I'll be interested to see how this compares to Malaria vaccine, R21, which was recently announced to be highly effective[0]. It seems like R21 is similarly effective and may not have the perception or scalability issues that a "live parasite" vaccine might have. That said, I'm just happy to hear that there's progress being made. Hopefully we can see the vaccine rolled out to the millions at risk ASAP.
> The vaccination protected 87.5% of participants who were infected after three months with the same strain of parasite that was used in the inoculation, and 77.8% of those who were infected with a different strain. This is a significant improvement on earlier efforts to use live parasites in a malaria vaccine, which did not perform as well against different strains.
> Another vaccine, called R21, was recently shown to be up to 77% effective in a trial of 450 young children, and a larger study is under way.

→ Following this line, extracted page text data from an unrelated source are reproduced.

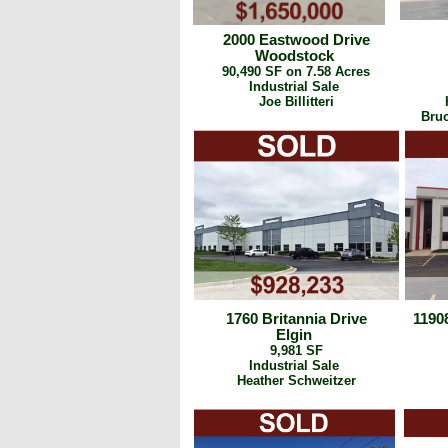
2000 Eastwood Drive
Woodstock
90,490 SF on 7.58 Acres
Industrial Sale
Joe Billitteri
Bruc
1760 Britannia Drive
1190
Elgin
9,981 SF
Industrial Sale
Heather Schweitzer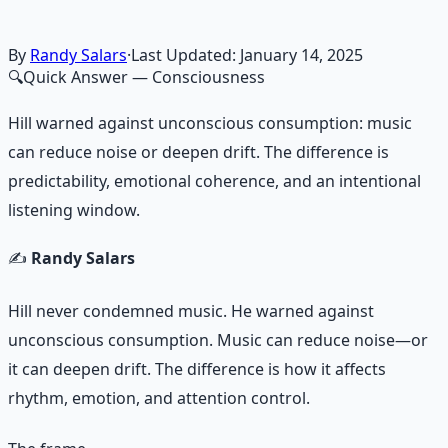
By
Randy Salars
·
Last Updated:
January 14, 2025
🔍
Quick Answer
— Consciousness
Hill warned against unconscious consumption: music
can reduce noise or deepen drift. The difference is
predictability, emotional coherence, and an intentional
listening window.
✍️
Randy Salars
Hill never condemned music. He warned against
unconscious consumption. Music can reduce noise—or
it can deepen drift. The difference is how it affects
rhythm, emotion, and attention control.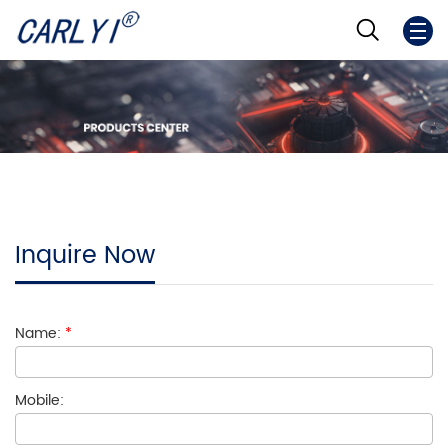
Inquire Now
Name:
*
Mobile: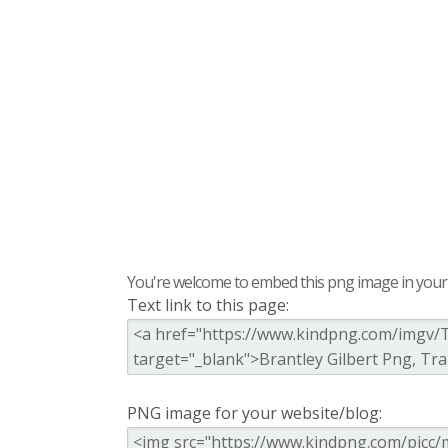
You're welcome to embed this png image in your s
Text link to this page:
PNG image for your website/blog: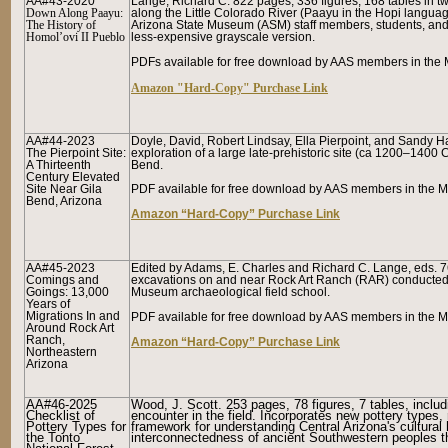
AA#43-2020
Lange, Richard C. 822 pages, 336 figures, 168 tables in two
Down Along Paayu:
along the Little Colorado River
(Paayu
in the Hopi langua
The History of
Arizona State Museum (ASM) staff members, students, and ot
Homol’ovi II Pueblo
less-expensive grayscale version.
PDFs available for free download by AAS members in the 
Amazon "Hard-Copy" Purchase Link
AA#44-2023
Doyle, David, Robert Lindsay, Ella Pierpoint, and Sandy Ha
The Pierpoint Site:
exploration of a large late-prehistoric site (ca 1200–1400 
A Thirteenth
Bend.
Century Elevated
Site Near Gila
PDF available for free download by AAS members in the Me
Bend, Arizona
Amazon “Hard-Copy” Purchase Link
AA#45-2023
Edited by Adams, E. Charles and Richard C. Lange, eds. 76
Comings and
excavations on and near Rock Art Ranch (RAR) conducted o
Goings: 13,000
Museum archaeological field school.
Years of
Migrations In and
PDF available for free download by AAS members in the Me
Around Rock Art
Ranch,
Amazon “Hard-Copy” Purchase Link
Northeastern
Arizona
AA#46-2025
Wood, J. Scott. 253 pages, 78 figures, 7 tables, includin
Checklist of
encounter in the field. Incorporates new pottery types,
Pottery Types for
framework for understanding Central Arizona's cultural
the Tonto
interconnectedness of ancient Southwestern peoples th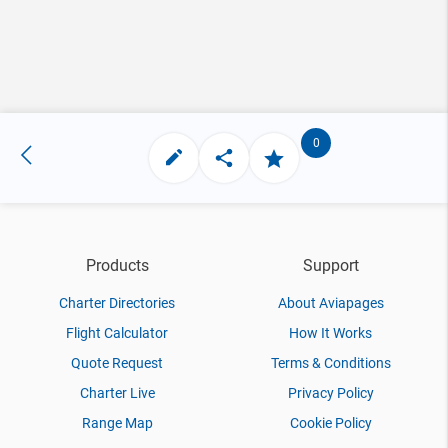
0
Products
Support
Charter Directories
About Aviapages
Flight Calculator
How It Works
Quote Request
Terms & Conditions
Charter Live
Privacy Policy
Range Map
Cookie Policy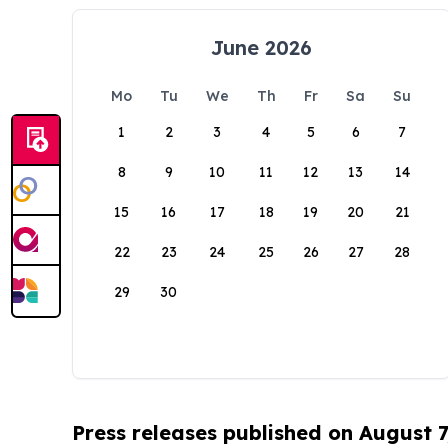
June 2026
Mo
Tu
We
Th
Fr
Sa
Su
1
2
3
4
5
6
7
8
9
10
11
12
13
14
15
16
17
18
19
20
21
22
23
24
25
26
27
28
29
30
Press releases published on August 7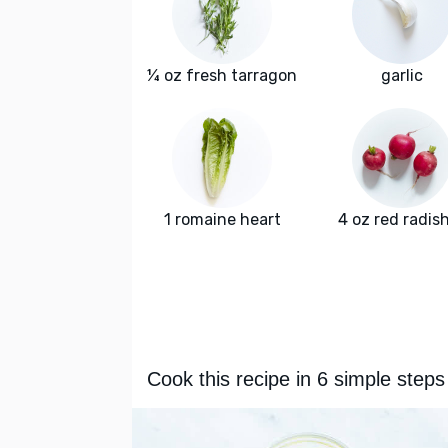
¼ oz fresh tarragon
garlic
1 romaine heart
4 oz red radis
Cook this recipe in 6 simple steps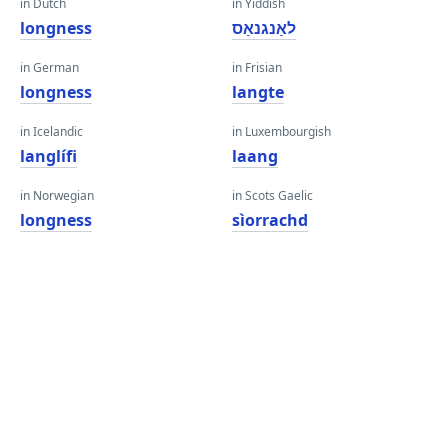
in Dutch
in Yiddish
longness
לאַנגנאַס
in German
in Frisian
longness
langte
in Icelandic
in Luxembourgish
langlífi
laang
in Norwegian
in Scots Gaelic
longness
sìorrachd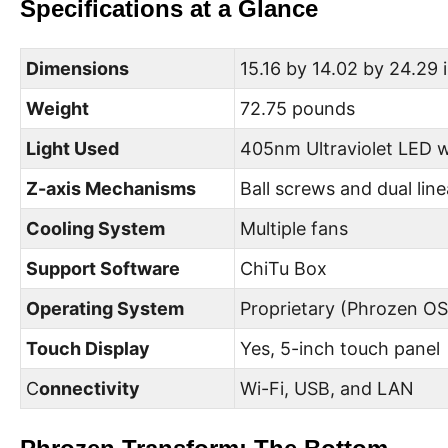
Specifications at a Glance
Dimensions
15.16 by 14.02 by 24.29 
Weight
72.75 pounds
Light Used
405nm Ultraviolet LED 
Z-axis Mechanisms
Ball screws and dual linea
Cooling System
Multiple fans
Support Software
ChiTu Box
Operating System
Proprietary (Phrozen OS
Touch Display
Yes, 5-inch touch panel
C
onnectivity
Wi-Fi, USB, and LAN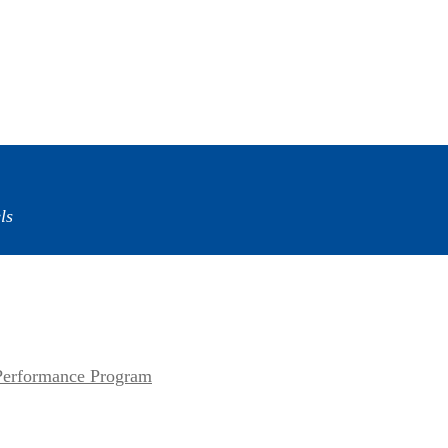
ls
erformance Program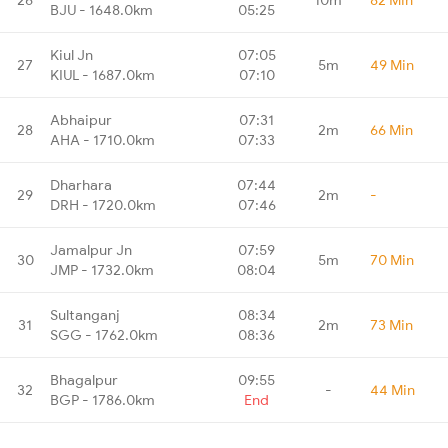
BJU - 1648.0km
05:25
Kiul Jn
07:05
27
5m
49 Min
KIUL - 1687.0km
07:10
Abhaipur
07:31
28
2m
66 Min
AHA - 1710.0km
07:33
Dharhara
07:44
29
2m
-
DRH - 1720.0km
07:46
Jamalpur Jn
07:59
30
5m
70 Min
JMP - 1732.0km
08:04
Sultanganj
08:34
31
2m
73 Min
SGG - 1762.0km
08:36
Bhagalpur
09:55
32
-
44 Min
BGP - 1786.0km
End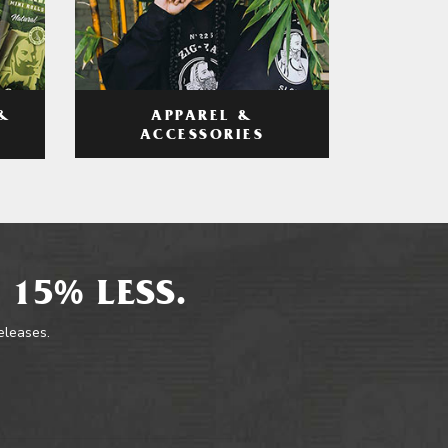
APPAREL &
&
ACCESSORIES
 15% LESS.
releases.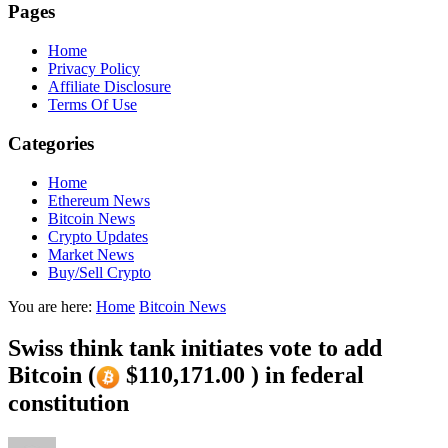
Pages
Home
Privacy Policy
Affiliate Disclosure
Terms Of Use
Categories
Home
Ethereum News
Bitcoin News
Crypto Updates
Market News
Buy/Sell Crypto
You are here:
Home
Bitcoin News
Swiss think tank initiates vote to add
Bitcoin (
$110,171.00 ) in federal
constitution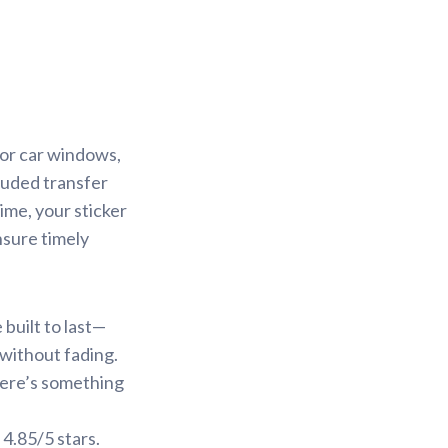
for car windows,
cluded transfer
ime, your sticker
nsure timely
built to last—
 without fading.
there’s something
 4.85/5 stars.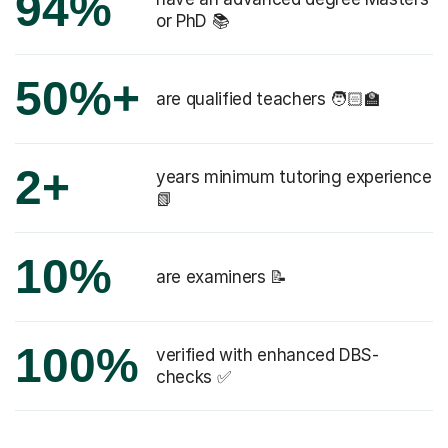
94%
or PhD 📚
50%+
are qualified teachers 🧑🏻‍🏫
2+
years minimum tutoring experience
📗
10%
are examiners 📝
100%
verified with enhanced DBS-
checks ✅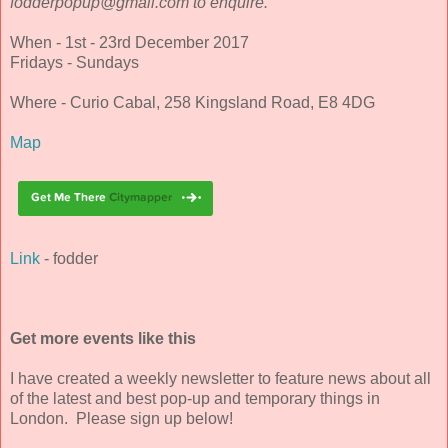
fodderpopup@gmail.com to enquire."
When - 1st - 23rd December 2017
Fridays - Sundays
Where - Curio Cabal, 258 Kingsland Road, E8 4DG
Map
Link
- fodder
Get more events like this
I have created a weekly newsletter to feature news about all
of the latest and best pop-up and temporary things in
London. Please sign up below!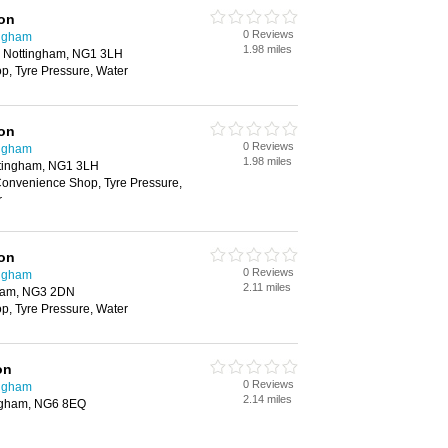
ion
0 Reviews
ingham
1.98 miles
, Nottingham, NG1 3LH
, Tyre Pressure, Water
ion
0 Reviews
ingham
1.98 miles
ttingham, NG1 3LH
onvenience Shop, Tyre Pressure,
r
ion
0 Reviews
ingham
2.11 miles
gham, NG3 2DN
, Tyre Pressure, Water
on
0 Reviews
ingham
2.14 miles
ingham, NG6 8EQ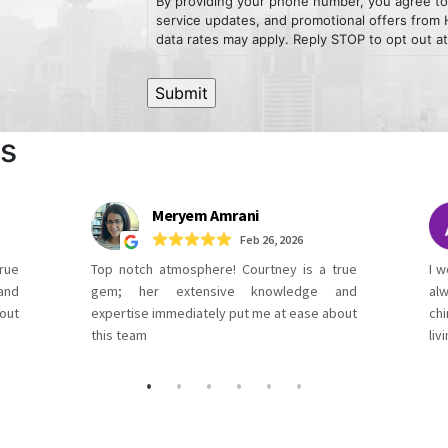
By providing your phone number, you agree to
service updates, and promotional offers fro
data rates may apply. Reply STOP to opt out at
ws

I assume we can't rally make direct comparisons between the two based on these very different studies, but both appear to be working really well.
There's also the "Yale lab develops revolutionary RNA vaccine for malaria" vaccine using "self-amplifying RNA, or saRNA" which looks interesting although it's in earlier stages testing wise. https://yaledailynews.com/blog/2021/03/12/yale-lab-develops-...
It has killed atleast 50 times more people than covid, but its shocking how little coverage it has received over time, mostly because its not a concern for many ‘first world’ countries.
Nice idea, but there's no way something like this would pass FDA. Even for the live VSV Ebola vaccine that contains no Ebola at all in it, except for the encoded spike, it's recommended for a doctor to do administration, and it's not commercially available, so you have to justify your need for it to the federal government. You are also supposed to avoid close contact with anyone else for quite a while after, to prevent transmission of the vaccine virus.
That's ok, though; the US hardly sees any malaria, and the cases that do present here are typically contracted in other countries. It can spread here, and we shouldn't be complacent, but the US isn't where a vaccine is needed.
No it only requires the approval of the destination country. But in the case of Ebola, some of those countries didn't have an established infrastructure to run trials so the WHO initially hesitated. But in the end they got Merck to run the trials and FDA and EMA to evaluate the results.
> The sporozoites must be harvested from mosquito salivary glands and then stored at extremely low temperatures, complicating their distribution in resource-poor areas. No vaccine has ever been mass-produced using mosquitoes before. Alonso remembers someone asking him about the possibility years ago: “It is a crazy idea,” he replied at the time.
Crazy indeed, it’s amazing the things people think up.
How do vaccines with live parasites work? Does attenuation somehow guarantee that the live parasites won't replicate to the point of becoming a full-on infection?
Can these vaccines only be used on patients with healthy immune systems, and those with weakened immune systems have the potential for cascading replication and full infections?
As per their publication, they simultaneously give you anti-malaria medication in addition to the sporozoites. Its called chemoprophylaxis vaccination. (Just learned of it today)
There are other vaccines such as the polio (the one which was swallowed) which had a similar mechanism. You could even infect others with it (which has benefits for herd immunity). But the chances of vaccine-associated paralytic poliomyelitis was extremely low 1:2.700.000 (it was not given to people with immunity defects).
Someday, perhaps the vaccine will be the major disease vector, as it is now for Polio.
This is not an anti-vax position. This is desirable, but I'm really curious how to manage the message of "The only way you'll catch this disease nowadays is from this vaccine, but you still have to get it".
It's called a challenge trial. It's done to compress later stages of clinical trials and only uses low risk volunteers. It's also generally only done when theres effective treatment for expected negative outcomes.
I’ve been the “lab rat” in many US studies, and generally all we get is a disclosure stating the purpose, risks and methods of the experiment. There’s no test for “scientific literacy” at all. I’m not even sure the point of this. What people care about is the risks and methods.